AIM OF THE EXERCISE :: Please copy out each line of the listing that contains the word "mundo".

----------------------------------------

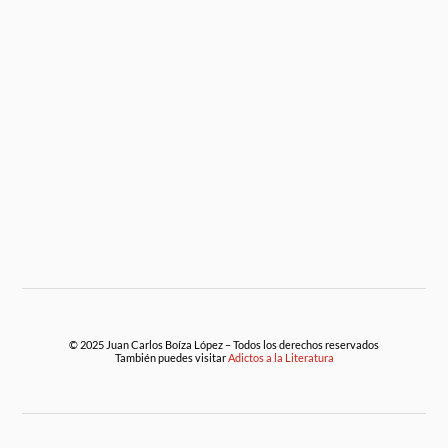
© 2025 Juan Carlos Boíza López – Todos los derechos reservados
También puedes visitar
Adictos a la Literatura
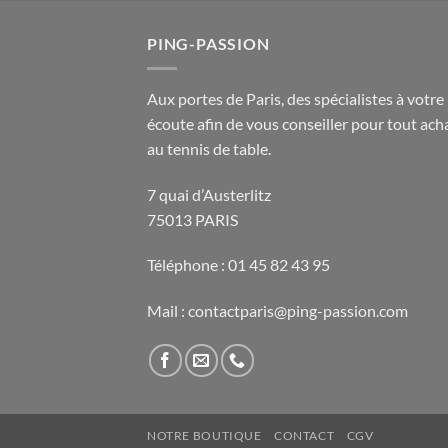
PING-PASSION
Aux portes de Paris, des spécialistes à votre
écoute afin de vous conseiller pour tout acha
au tennis de table.
7 quai d’Austerlitz
75013 PARIS
Téléphone : 01 45 82 43 95
Mail : contactparis@ping-passion.com
NOTRE BOUTIQUE
CONTACT
CGV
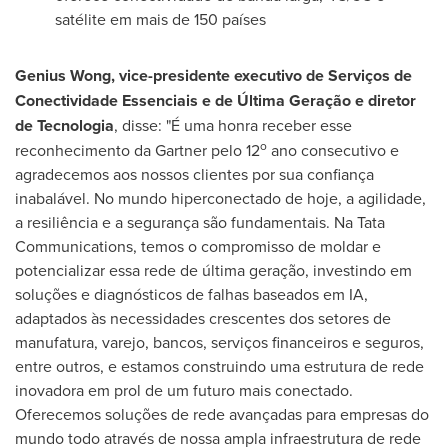
satélite em mais de 150 países
Genius Wong, vice-presidente executivo de Serviços de
Conectividade Essenciais e de Última Geração e diretor
de Tecnologia
, disse: "É uma honra receber esse
o
reconhecimento da Gartner pelo 12
ano consecutivo e
agradecemos aos nossos clientes por sua confiança
inabalável. No mundo hiperconectado de hoje, a agilidade,
a resiliência e a segurança são fundamentais. Na Tata
Communications, temos o compromisso de moldar e
potencializar essa rede de última geração, investindo em
soluções e diagnósticos de falhas baseados em IA,
adaptados às necessidades crescentes dos setores de
manufatura, varejo, bancos, serviços financeiros e seguros,
entre outros, e estamos construindo uma estrutura de rede
inovadora em prol de um futuro mais conectado.
Oferecemos soluções de rede avançadas para empresas do
mundo todo através de nossa ampla infraestrutura de rede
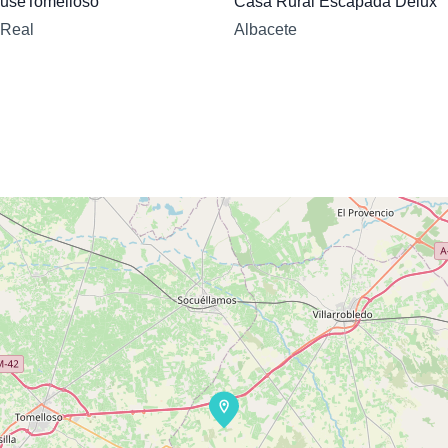
useTomelloso
Casa Rural Escapada Delux
 Real
Albacete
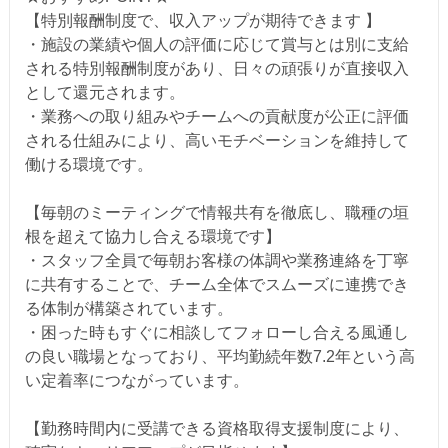
【特別報酬制度で、収入アップが期待できます 】
・施設の業績や個人の評価に応じて賞与とは別に支給
される特別報酬制度があり、日々の頑張りが直接収入
として還元されます。
・業務への取り組みやチームへの貢献度が公正に評価
される仕組みにより、高いモチベーションを維持して
働ける環境です。
【毎朝のミーティングで情報共有を徹底し、職種の垣
根を超えて協力し合える環境です】
・スタッフ全員で毎朝お客様の体調や業務連絡を丁寧
に共有することで、チーム全体でスムーズに連携でき
る体制が構築されています。
・困った時もすぐに相談してフォローし合える風通し
の良い職場となっており、平均勤続年数7.2年という高
い定着率につながっています。
【勤務時間内に受講できる資格取得支援制度により、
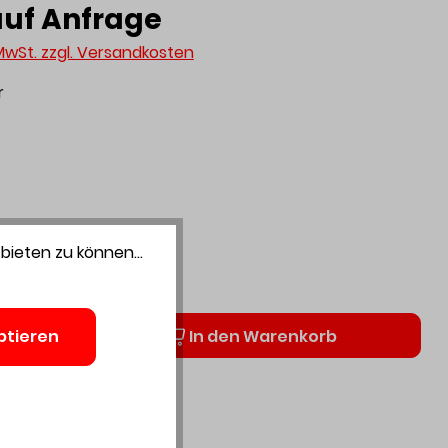
auf Anfrage
 MwSt. zzgl. Versandkosten
r
e
bieten zu können...
40
Anzahl
In den Warenkorb
ptieren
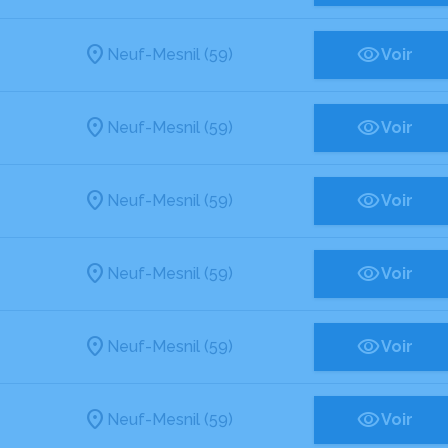
Neuf-Mesnil (59)
Voir
Neuf-Mesnil (59)
Voir
Neuf-Mesnil (59)
Voir
Neuf-Mesnil (59)
Voir
Neuf-Mesnil (59)
Voir
Neuf-Mesnil (59)
Voir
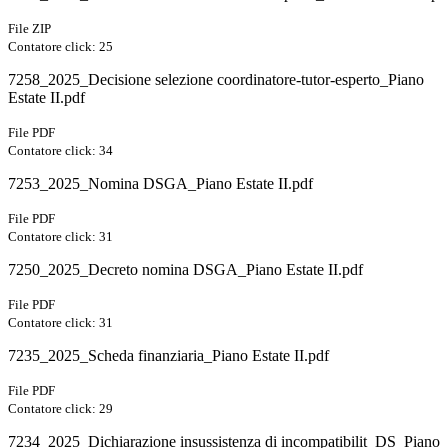
File ZIP
Contatore click: 25
7258_2025_Decisione selezione coordinatore-tutor-esperto_Piano
Estate II.pdf
File PDF
Contatore click: 34
7253_2025_Nomina DSGA_Piano Estate II.pdf
File PDF
Contatore click: 31
7250_2025_Decreto nomina DSGA_Piano Estate II.pdf
File PDF
Contatore click: 31
7235_2025_Scheda finanziaria_Piano Estate II.pdf
File PDF
Contatore click: 29
7234_2025_Dichiarazione insussistenza di incompatibilit_DS_Piano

----------------------------------------

EXERCISE RESPONSE ::
inabalável. No mundo hiperconectado de hoje, a agilidade,
mundo todo através de nossa ampla infraestrutura de rede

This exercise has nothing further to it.